In my previous blog, we discussed the ongoing debate surrounding community water fluoridation. If you are interested in this topic, I recommend reading an article on Nature that discusses the difficulty researchers from various fields face in finding common ground. My PhD study is concerned with how economics can add to our understanding of many problems studied in science, such as immigration, health shocks, and water fluoridation. However, people outside the field of economics may wonder why economists are interested in these issues. For instance, isn’t fluoride in water a topic that more related to chemistry, toxicology, or ecology?
Although many people associate economics with economic growth, monetary policy, and wages, it is actually a broader field that encompasses various topics that are not solely related to money and GDP. At its core, economics studies how individuals, firms, and societies allocate scarce resources to meet their needs and desires. This definition covers a wide range of topics, including labor markets, international trade, health, education, the environment, and social welfare.

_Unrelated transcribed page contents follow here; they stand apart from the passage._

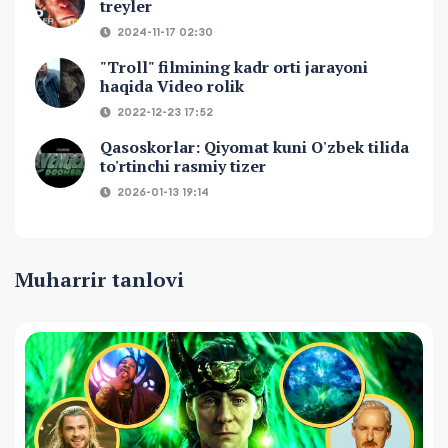
treyler
2024-11-17 02:30
"Troll" filmining kadr orti jarayoni
haqida Video rolik
2022-12-23 17:52
Qasoskorlar: Qiyomat kuni O'zbek tilida
to'rtinchi rasmiy tizer
2026-01-13 19:14
Muharrir tanlovi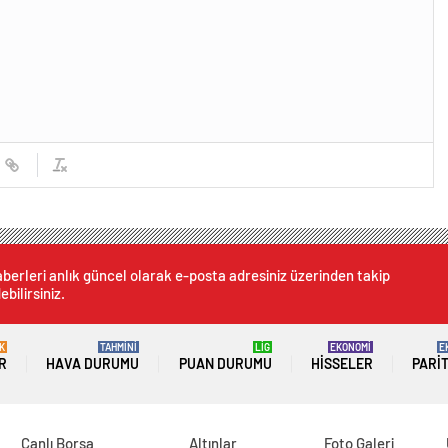
berleri anlık güncel olarak e-posta adresiniz üzerinden takip
ebilirsiniz.
K
TAHMİNİ
LİG
EKONOMİ
E
R
HAVA DURUMU
PUAN DURUMU
HISSELER
PARI
Canlı Borsa
Altınlar
Foto Galeri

For example, economists can study the environment to understand how people make decisions regarding resource use, such as water or energy, and how these decisions impact the natural world. This research can provide insights into how to design policies that encourage sustainable resource use and protect natural ecosystems. What is the extra value that economics adds to other scientific subjects?
While subjects such as chemistry and medicine are crucial in understanding the fluoride in water, it can be challenging to establish causality between water fluoridation and long-term impacts on human health. The randomized controlled trials are the gold standard to establish causality in scientific research, but they can be difficult to conduct for ethical and practical reasons. For instance, it is impossible to compare multiple identical individuals, each exposed to different fluoride concentrations in drinking water, and observe them over a long period of time. Similarly, control trials typically only involve small sample sizes, and it is challenging to control all factors in both the treatment and comparison groups. Additionally, results of animal studies have limitations.
In contrast, economists can utilize large-scale microdata and econometric techniques to address these issues and employ quasi-experimental designs in their research. Quasi-experimental designs attempt to replicate the conditions of a randomized controlled trial while avoiding the ethical issues associated with randomizing individuals or communities to different treatment groups. For instance, such a research design could occur when a new policy or intervention occurs that discontinues adding fluoride in one geographic area but not in another. Economists can use various methods to overcome confounding factors and take advantage of microdata at the individual level to establish causal effects of drinking water with fluoride on long-term health and labor outcomes. Some research approaches used in economics, such as the difference-in-difference method and regression discontinuity design, are gaining popularity in fields beyond economics.
In summary, economics offers several advantages when studying topics with a focus on individuals. Its focus on social outcomes, interdisciplinary approach, use of quasi-experimental designs, and access to a wide range of data sources make it a valuable field in the science world. In my next blog, I will delve into the details of economic research by using the example of a Swedish study.